Print the records below exactly, omitting all pictures.

────────────────────

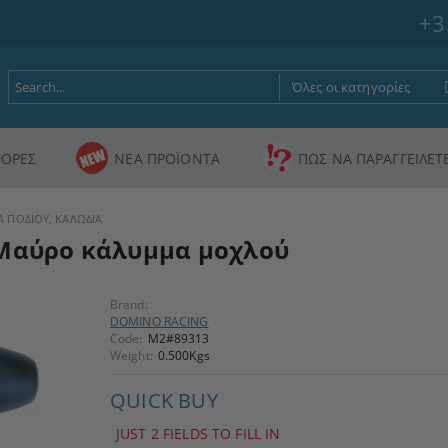
+3
ΟΡΕΣ
ΝΕΑ ΠΡΟΪΟΝΤΑ
ΠΩΣ ΝΑ ΠΑΡΑΓΓΕΙΛΕΤ
Α ΠΟΔΙΟΥ, ΚΑΛΩΔΙΑ
αύρο κάλυμμα μοχλού
Brand:
DOMINO RACING
Code:
M2#89313
Weight:
0.500
Kgs
QUICK BUY
JUST 2 FIELDS TO FILL IN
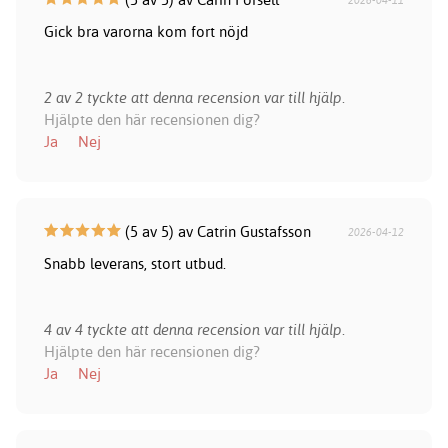
Gick bra varorna kom fort nöjd
2 av 2 tyckte att denna recension var till hjälp.
Hjälpte den här recensionen dig?
Ja
Nej
(5 av 5) av Catrin Gustafsson
2026-04-12
Snabb leverans, stort utbud.
4 av 4 tyckte att denna recension var till hjälp.
Hjälpte den här recensionen dig?
Ja
Nej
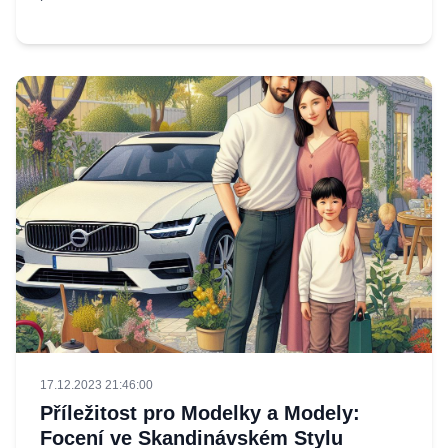
17.12.2023 21:46:00
Příležitost pro Modelky a Modely:
Focení ve Skandinávském Stylu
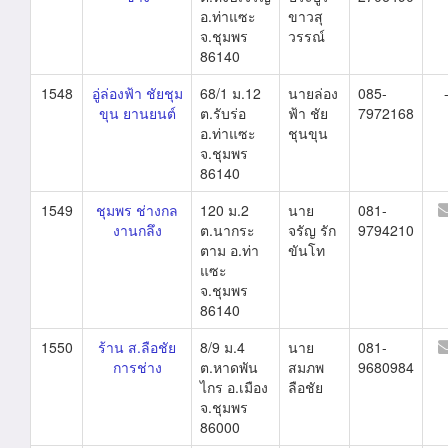
อ.ท่าแซะ
ขาวสุ
จ.ชุมพร
วรรณ์
86140
1548
อู่ล่องฟ้า ชัยชุม
68/1 ม.12
นายล่อง
085-
ขุน ยานยนต์
ต.รับร่อ
ฟ้า ชัย
7972168
อ.ท่าแซะ
ชุนขุน
จ.ชุมพร
86140
1549
ชุมพร ช่างกล
120 ม.2
นาย
081-
งานกลึง
ต.นากระ
จรัญ รัก
9794210
ตาม อ.ท่า
ขันโท
แซะ
จ.ชุมพร
86140
1550
ร้าน ส.ลือชัย
8/9 ม.4
นาย
081-
การช่าง
ต.หาดพัน
สมภพ
9680984
ไกร อ.เมือง
ลือชัย
จ.ชุมพร
86000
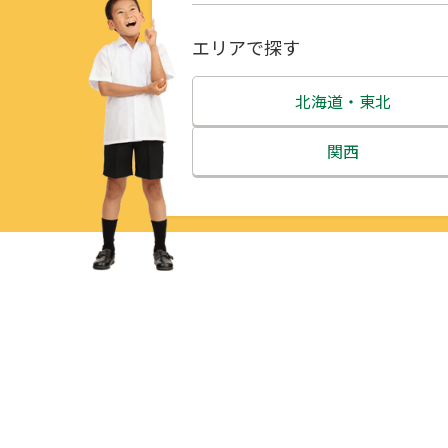
エリアで探す
北海道・東北
北海道
関西
青森県
三重県
岩手県
滋賀県
宮城県
京都府
秋田県
大阪府
山形県
兵庫県
福島県
奈良県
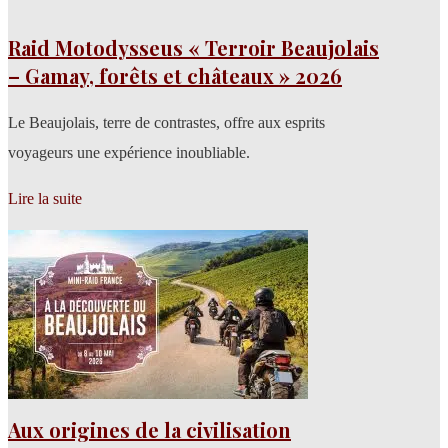
Raid Motodysseus « Terroir Beaujolais
– Gamay, forêts et châteaux » 2026
Le Beaujolais, terre de contrastes, offre aux esprits
voyageurs une expérience inoubliable.
Lire la suite
Aux origines de la civilisation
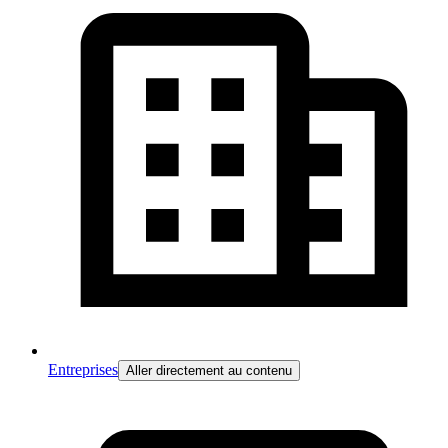
Entreprises
Aller directement au contenu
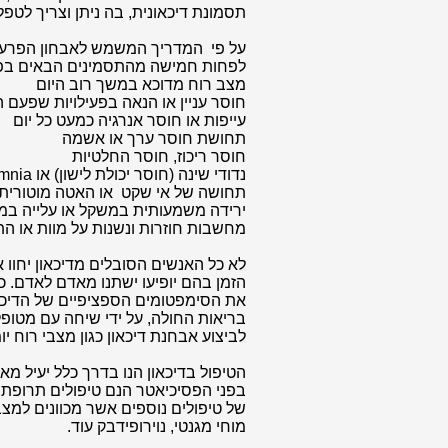
תסמונת דיכאונית, בה ניתן וצריך לטפל
לפחות חמישה מהתסמינים הבאים בפר
מצב רוח מדוכא במשך רוב היום
חוסר עניין או הנאה בפעילויות שפעם 
עייפות או חוסר אנרגיה כמעט כל יום
תחושת חוסר ערך או אשמה
חוסר ריכוז, חוסר החלטיות
נדודי שינה (חוסר יכולת לישון) או hypersomnia (שינה מופרזת) כמעט כל יום
תחושה של אי שקט או האטה מוטורית
ירידה משמעותית במשקל או עלייה ב
מחשבות חוזרות ונשנות על מוות או 
לא כל האנשים הסובלים מדיכאון יחוו
הזמן בהם יופיעו ישתנו מאדם לאדם. כד
את הסימפטומים הספציפיים של הדיכאו
בריאות החולה, על ידי שיחה עם מטופל
לביצוע אבחנת דיכאון כגון מצבי רוח יומ
הטיפול בדיכאון הנו בדרך כלל יעיל מ
בפני הפסיכיאטר הנם טיפולים תרופתיים
של טיפולים נוספים אשר מכוונים למצבים
מוחי מגנטי, נוירופידבק עוד.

────────────────────

▸ WRITTEN RESPONSE
+3
ΟΡΕΣ
ΝΕΑ ΠΡΟΪΟΝΤΑ
ΠΩΣ ΝΑ ΠΑΡΑΓΓΕΙΛΕΤ
Α ΠΟΔΙΟΥ, ΚΑΛΩΔΙΑ
αύρο κάλυμμα μοχλού
Brand:
DOMINO RACING
Code:
M2#89313
Weight:
0.500
Kgs
QUICK BUY
JUST 2 FIELDS TO FILL IN
Gick bra varorna kom fort nöjd
2 av 2 tyckte att denna recension var till hjälp.
Hjälpte den här recensionen dig?
Ja
Nej
(5 av 5) av Catrin Gustafsson
2026-04-12
Snabb leverans, stort utbud.
4 av 4 tyckte att denna recension var till hjälp.
Hjälpte den här recensionen dig?
Ja
Nej
17.12.2023 21:46:00
Příležitost pro Modelky a Modely:
Focení ve Skandinávském Stylu
อ.ท่าแซะ
ขาวสุ
จ.ชุมพร
วรรณ์
86140
1548
อู่ล่องฟ้า ชัยชุม
68/1 ม.12
นายล่อง
085-
ขุน ยานยนต์
ต.รับร่อ
ฟ้า ชัย
7972168
อ.ท่าแซะ
ชุนขุน
จ.ชุมพร
86140
1549
ชุมพร ช่างกล
120 ม.2
นาย
081-
งานกลึง
ต.นากระ
จรัญ รัก
9794210
ตาม อ.ท่า
ขันโท
แซะ
จ.ชุมพร
86140
1550
ร้าน ส.ลือชัย
8/9 ม.4
นาย
081-
การช่าง
ต.หาดพัน
สมภพ
9680984
ไกร อ.เมือง
ลือชัย
จ.ชุมพร
86000
エリアで探す
北海道・東北
北海道
関西
青森県
三重県
岩手県
滋賀県
宮城県
京都府
秋田県
大阪府
山形県
兵庫県
福島県
奈良県
Raid Motodysseus « Terroir Beaujolais
– Gamay, forêts et châteaux » 2026
Le Beaujolais, terre de contrastes, offre aux esprits
voyageurs une expérience inoubliable.
Lire la suite
Aux origines de la civilisation
Entreprises
Aller directement au contenu
תסמונת דיכאונית, בה ניתן וצריך לטפל
לפחות חמישה מהתסמינים הבאים בפר
מצב רוח מדוכא במשך רוב היום
חוסר עניין או הנאה בפעילויות שפעם 
עייפות או חוסר אנרגיה כמעט כל יום
תחושת חוסר ערך או אשמה
חוסר ריכוז, חוסר החלטיות
נדודי שינה (חוסר יכולת לישון) או hypersomnia (שינה מופרזת) כמעט כל יום
תחושה של אי שקט או האטה מוטורית
ירידה משמעותית במשקל או עלייה ב
מחשבות חוזרות ונשנות על מוות או 
לא כל האנשים הסובלים מדיכאון יחוו
הזמן בהם יופיעו ישתנו מאדם לאדם. כד
את הסימפטומים הספציפיים של הדיכאו
בריאות החולה, על ידי שיחה עם מטופל
לביצוע אבחנת דיכאון כגון מצבי רוח יומ
הטיפול בדיכאון הנו בדרך כלל יעיל מ
בפני הפסיכיאטר הנם טיפולים תרופתיים
של טיפולים נוספים אשר מכוונים למצבים
מוחי מגנטי, נוירופידבק עוד.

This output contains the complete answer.